Open chovelyoukai opened 1 week ago

chovelyoukai commented 1 week ago

Suppose two users, Alice and Bob are in a lobby together. Alice wants to report to the moderators an offensive message sent by Bob so she sends the message to the moderators. But how can the moderators know that the message really was sent by Bob, and isn't a forgery meant to get him unjustly punished? To solve this problem, public-key cryptography can be used to sign messages, proving that they are authentic and untampered with.
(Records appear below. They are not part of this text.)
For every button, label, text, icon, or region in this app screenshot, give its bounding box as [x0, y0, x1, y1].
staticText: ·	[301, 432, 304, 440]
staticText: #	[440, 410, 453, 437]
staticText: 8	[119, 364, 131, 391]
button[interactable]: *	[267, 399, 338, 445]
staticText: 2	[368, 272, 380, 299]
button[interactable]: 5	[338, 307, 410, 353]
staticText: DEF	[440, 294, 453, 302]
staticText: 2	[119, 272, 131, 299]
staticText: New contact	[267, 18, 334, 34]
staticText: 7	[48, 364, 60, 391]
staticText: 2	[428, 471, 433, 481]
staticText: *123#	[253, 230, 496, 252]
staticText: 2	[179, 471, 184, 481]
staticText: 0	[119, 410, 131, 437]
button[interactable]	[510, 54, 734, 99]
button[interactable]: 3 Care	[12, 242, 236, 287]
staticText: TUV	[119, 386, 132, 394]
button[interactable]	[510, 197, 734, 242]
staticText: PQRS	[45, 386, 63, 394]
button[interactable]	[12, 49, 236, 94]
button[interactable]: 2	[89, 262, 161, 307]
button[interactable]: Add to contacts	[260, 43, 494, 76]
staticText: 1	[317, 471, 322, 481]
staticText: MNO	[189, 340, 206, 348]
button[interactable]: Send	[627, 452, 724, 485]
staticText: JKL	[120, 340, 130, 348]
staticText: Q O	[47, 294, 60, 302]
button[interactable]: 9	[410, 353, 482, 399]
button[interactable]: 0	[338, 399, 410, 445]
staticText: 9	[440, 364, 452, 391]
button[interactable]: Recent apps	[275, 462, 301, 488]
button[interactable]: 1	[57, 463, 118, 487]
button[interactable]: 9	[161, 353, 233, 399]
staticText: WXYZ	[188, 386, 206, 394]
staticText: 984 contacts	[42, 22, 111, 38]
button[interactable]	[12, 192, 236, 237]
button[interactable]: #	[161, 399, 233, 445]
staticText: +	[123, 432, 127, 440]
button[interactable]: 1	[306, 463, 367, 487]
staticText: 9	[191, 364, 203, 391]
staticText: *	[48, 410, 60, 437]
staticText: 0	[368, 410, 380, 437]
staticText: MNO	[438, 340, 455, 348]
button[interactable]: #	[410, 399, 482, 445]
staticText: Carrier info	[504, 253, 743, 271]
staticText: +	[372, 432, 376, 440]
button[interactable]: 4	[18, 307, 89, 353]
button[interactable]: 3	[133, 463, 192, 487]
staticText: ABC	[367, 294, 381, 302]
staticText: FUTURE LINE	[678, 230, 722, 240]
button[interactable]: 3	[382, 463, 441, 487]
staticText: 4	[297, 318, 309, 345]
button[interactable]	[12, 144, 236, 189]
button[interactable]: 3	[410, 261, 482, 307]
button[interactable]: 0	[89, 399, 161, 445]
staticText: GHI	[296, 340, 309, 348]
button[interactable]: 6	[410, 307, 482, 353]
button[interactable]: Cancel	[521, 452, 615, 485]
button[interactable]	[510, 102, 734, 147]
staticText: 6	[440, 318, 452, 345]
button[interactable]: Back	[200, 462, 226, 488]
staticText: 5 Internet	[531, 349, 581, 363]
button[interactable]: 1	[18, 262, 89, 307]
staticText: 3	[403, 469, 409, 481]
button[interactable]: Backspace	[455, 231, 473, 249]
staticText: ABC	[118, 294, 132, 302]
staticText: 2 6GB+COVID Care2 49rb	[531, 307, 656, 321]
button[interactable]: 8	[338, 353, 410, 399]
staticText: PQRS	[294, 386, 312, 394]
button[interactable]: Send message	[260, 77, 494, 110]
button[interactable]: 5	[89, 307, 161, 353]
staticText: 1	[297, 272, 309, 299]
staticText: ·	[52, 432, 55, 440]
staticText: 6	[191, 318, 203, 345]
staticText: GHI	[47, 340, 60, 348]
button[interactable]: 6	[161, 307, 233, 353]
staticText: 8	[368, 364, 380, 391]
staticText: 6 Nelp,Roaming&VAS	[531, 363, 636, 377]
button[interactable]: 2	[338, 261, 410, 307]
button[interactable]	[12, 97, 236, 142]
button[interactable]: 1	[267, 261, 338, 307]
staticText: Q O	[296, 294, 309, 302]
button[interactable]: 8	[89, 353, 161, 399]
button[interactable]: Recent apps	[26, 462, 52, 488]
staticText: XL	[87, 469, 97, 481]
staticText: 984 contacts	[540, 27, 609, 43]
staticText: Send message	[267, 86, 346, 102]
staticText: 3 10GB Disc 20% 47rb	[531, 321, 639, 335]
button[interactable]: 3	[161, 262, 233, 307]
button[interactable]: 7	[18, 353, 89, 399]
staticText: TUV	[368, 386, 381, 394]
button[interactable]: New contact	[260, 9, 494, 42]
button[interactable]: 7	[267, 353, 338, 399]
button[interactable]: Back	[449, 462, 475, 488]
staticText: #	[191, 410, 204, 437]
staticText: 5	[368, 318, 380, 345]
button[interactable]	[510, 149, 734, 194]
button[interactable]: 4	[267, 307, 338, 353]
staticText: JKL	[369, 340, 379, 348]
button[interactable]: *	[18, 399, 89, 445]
Here's how it would work in this situation ("the server" refers to the backend):

  1. Bob authenticates with the server and recieves his private key.
  2. Bob connects to a lobby with Alice, and Alice recieves his public key from the server.
  3. Bob sends an offensive message with his signature attached.
  4. Alice uses Bobs public key to verify the message is authentic, and the message is only displayed if it passes.
  5. Alice reports Bob's message by sending the message text and the signature to the server.
  6. The server verifies that that message was sent by Bob by using the known public key.
  7. Bob's message is verified to be authentic, so moderator action is taken against him.

A couple of things to note:

  1. The server controls both the public key and private key. The private key should ONLY be given to the user who is able to authenticate via Steam. The public key can be given to everyone.
  2. If Bob doesn't sign his message, then when Alice receives it she will not be able to verify it, so it won't be displayed at all.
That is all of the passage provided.